Task to carry out — A verbatim copy is needed of the lines below from the one containing "concentration of Pure" up to and including the one containing "clothing, accessories and", excluding pictures.

Data section —

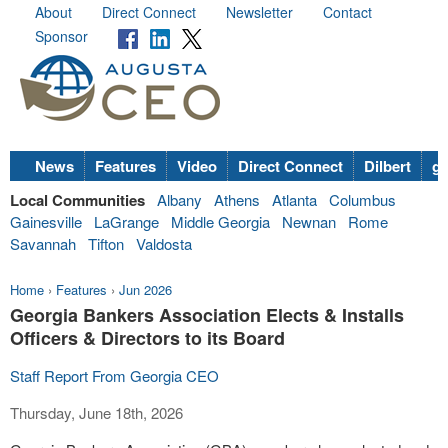
About
Direct Connect
Newsletter
Contact
Sponsor
News
Features
Video
Direct Connect
Dilbert
go
Local Communities
Albany
Athens
Atlanta
Columbus
Gainesville
LaGrange
Middle Georgia
Newnan
Rome
Savannah
Tifton
Valdosta
Home
›
Features
›
Jun 2026
Georgia Bankers Association Elects & Installs
Officers & Directors to its Board
Staff Report From Georgia CEO
Thursday, June 18th, 2026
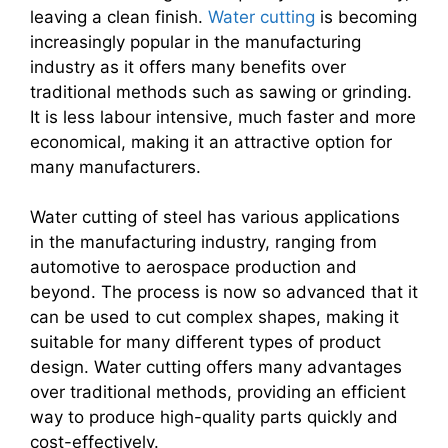
leaving a clean finish.
Water cutting
is becoming
increasingly popular in the manufacturing
industry as it offers many benefits over
traditional methods such as sawing or grinding.
It is less labour intensive, much faster and more
economical, making it an attractive option for
many manufacturers.
Water cutting of steel has various applications
in the manufacturing industry, ranging from
automotive to aerospace production and
beyond. The process is now so advanced that it
can be used to cut complex shapes, making it
suitable for many different types of product
design. Water cutting offers many advantages
over traditional methods, providing an efficient
way to produce high-quality parts quickly and
cost-effectively.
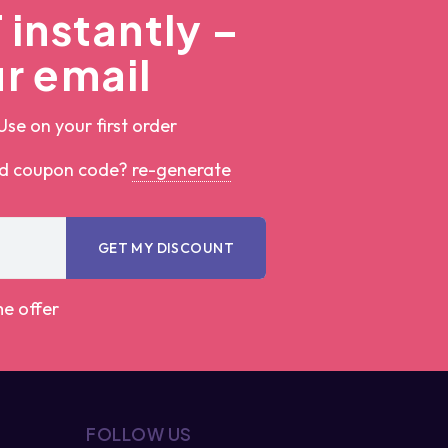
instantly –
r email
Use on your first order
ed coupon code?
re-generate
GET MY DISCOUNT
me offer
FOLLOW US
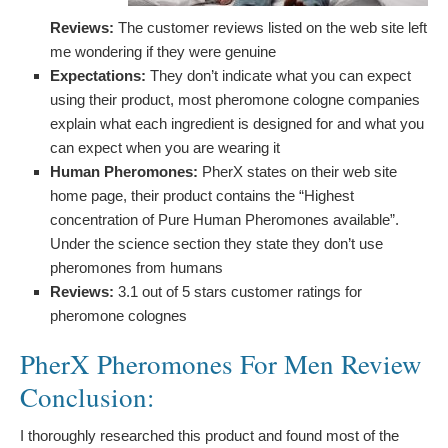
Reviews:
The customer reviews listed on the web site left
me wondering if they were genuine
Expectations:
They don’t indicate what you can expect
using their product, most pheromone cologne companies
explain what each ingredient is designed for and what you
can expect when you are wearing it
Human Pheromones:
PherX states on their web site
home page, their product contains the “Highest
concentration of Pure Human Pheromones available”.
Under the science section they state they don’t use
pheromones from humans
Reviews:
3.1 out of 5 stars customer ratings for
pheromone colognes
PherX Pheromones For Men Review
Conclusion:
I thoroughly researched this product and found most of the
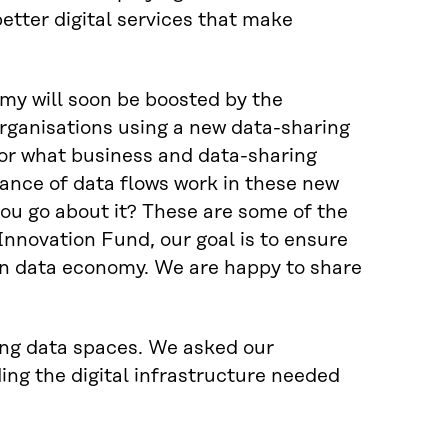
better digital services that make
my will soon be boosted by the
rganisations using a new data-sharing
or what business and data-sharing
ance of data flows work in these new
you go about it? These are some of the
Innovation Fund, our goal is to ensure
an data economy. We are happy to share
ding data spaces. We asked our
ing the digital infrastructure needed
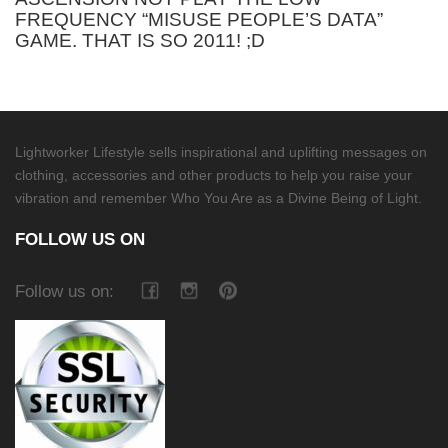
FREQUENCY “MISUSE PEOPLE’S DATA”
GAME. THAT IS SO 2011! ;D
Lightworker Lifestyle sells inspirational and uplifting messages on
clothing, accessories and other products to help you raise your
vibration and remember Who You Are as a Divine Being of Light.
FOLLOW US ON
Follow us on:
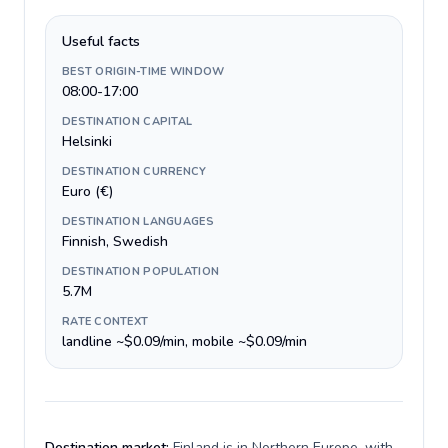
Useful facts
BEST ORIGIN-TIME WINDOW
08:00-17:00
DESTINATION CAPITAL
Helsinki
DESTINATION CURRENCY
Euro (€)
DESTINATION LANGUAGES
Finnish, Swedish
DESTINATION POPULATION
5.7M
RATE CONTEXT
landline ~$0.09/min, mobile ~$0.09/min
Destination market:
Finland is in Northern Europe, with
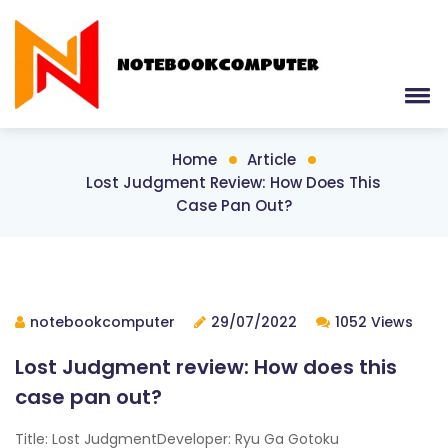
Home
Article
Lost Judgment Review: How Does This
Case Pan Out?
notebookcomputer
29/07/2022
1052 Views
Lost Judgment review: How does this
case pan out?
Title: Lost JudgmentDeveloper: Ryu Ga Gotoku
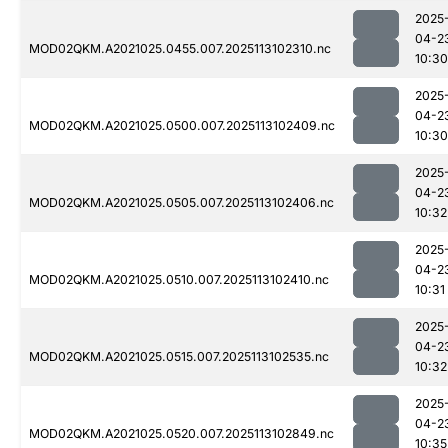
2025
04-2
MOD02QKM.A2021025.0455.007.2025113102310.nc
10:30
2025
04-2
MOD02QKM.A2021025.0500.007.2025113102409.nc
10:30
2025
04-2
MOD02QKM.A2021025.0505.007.2025113102406.nc
10:32
2025
04-2
MOD02QKM.A2021025.0510.007.2025113102410.nc
10:31
2025
04-2
MOD02QKM.A2021025.0515.007.2025113102535.nc
10:32
2025
04-2
MOD02QKM.A2021025.0520.007.2025113102849.nc
10:35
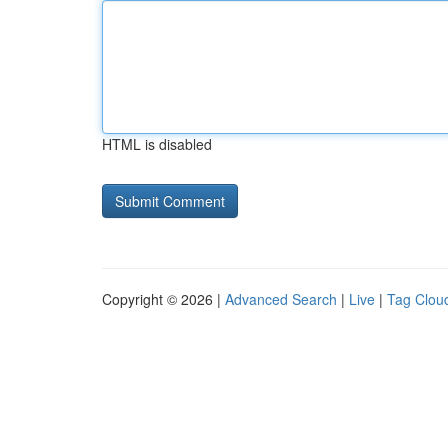
HTML is disabled
Copyright © 2026 |
Advanced Search
|
Live
|
Tag Clou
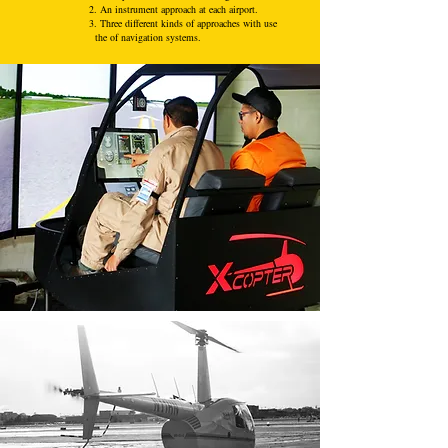
2. An instrument approach at each airport.
3. Three different kinds of approaches with use
the of navigation systems.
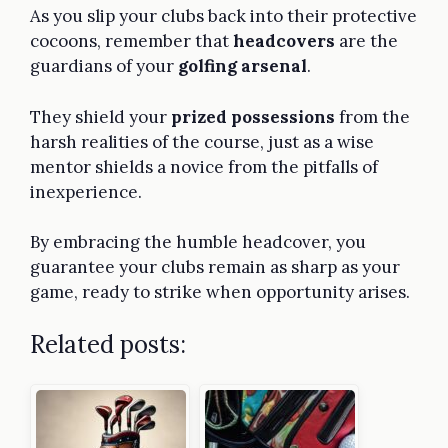
As you slip your clubs back into their protective
cocoons, remember that
headcovers
are the
guardians of your
golfing arsenal
.
They shield your
prized possessions
from the
harsh realities of the course, just as a wise
mentor shields a novice from the pitfalls of
inexperience.
By embracing the humble headcover, you
guarantee your clubs remain as sharp as your
game, ready to strike when opportunity arises.
Related posts:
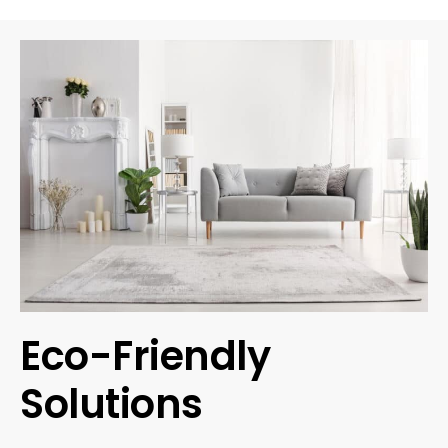
Eco-Friendly
Solutions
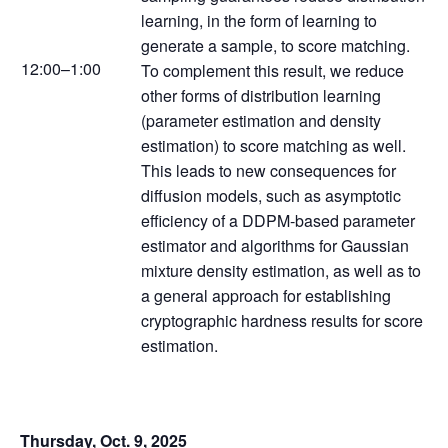
learning, in the form of learning to
generate a sample, to score matching.
12:00–1:00
To complement this result, we reduce
other forms of distribution learning
(parameter estimation and density
estimation) to score matching as well.
This leads to new consequences for
diffusion models, such as asymptotic
efficiency of a DDPM-based parameter
estimator and algorithms for Gaussian
mixture density estimation, as well as to
a general approach for establishing
cryptographic hardness results for score
estimation.
Thursday, Oct. 9, 2025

Result of the task —
concentration of Pure Human Pheromones available”.
Under the science section they state they don’t use
pheromones from humans
Reviews:
3.1 out of 5 stars customer ratings for
pheromone colognes
PherX Pheromones For Men Review
Conclusion:
I thoroughly researched this product and found most of the
better digital services that make
my will soon be boosted by the
rganisations using a new data-sharing
or what business and data-sharing
ance of data flows work in these new
you go about it? These are some of the
Innovation Fund, our goal is to ensure
an data economy. We are happy to share
ding data spaces. We asked our
ing the digital infrastructure needed
FREQUENCY “MISUSE PEOPLE’S DATA”
GAME. THAT IS SO 2011! ;D
Lightworker Lifestyle sells inspirational and uplifting messages on
clothing, accessories and other products to help you raise your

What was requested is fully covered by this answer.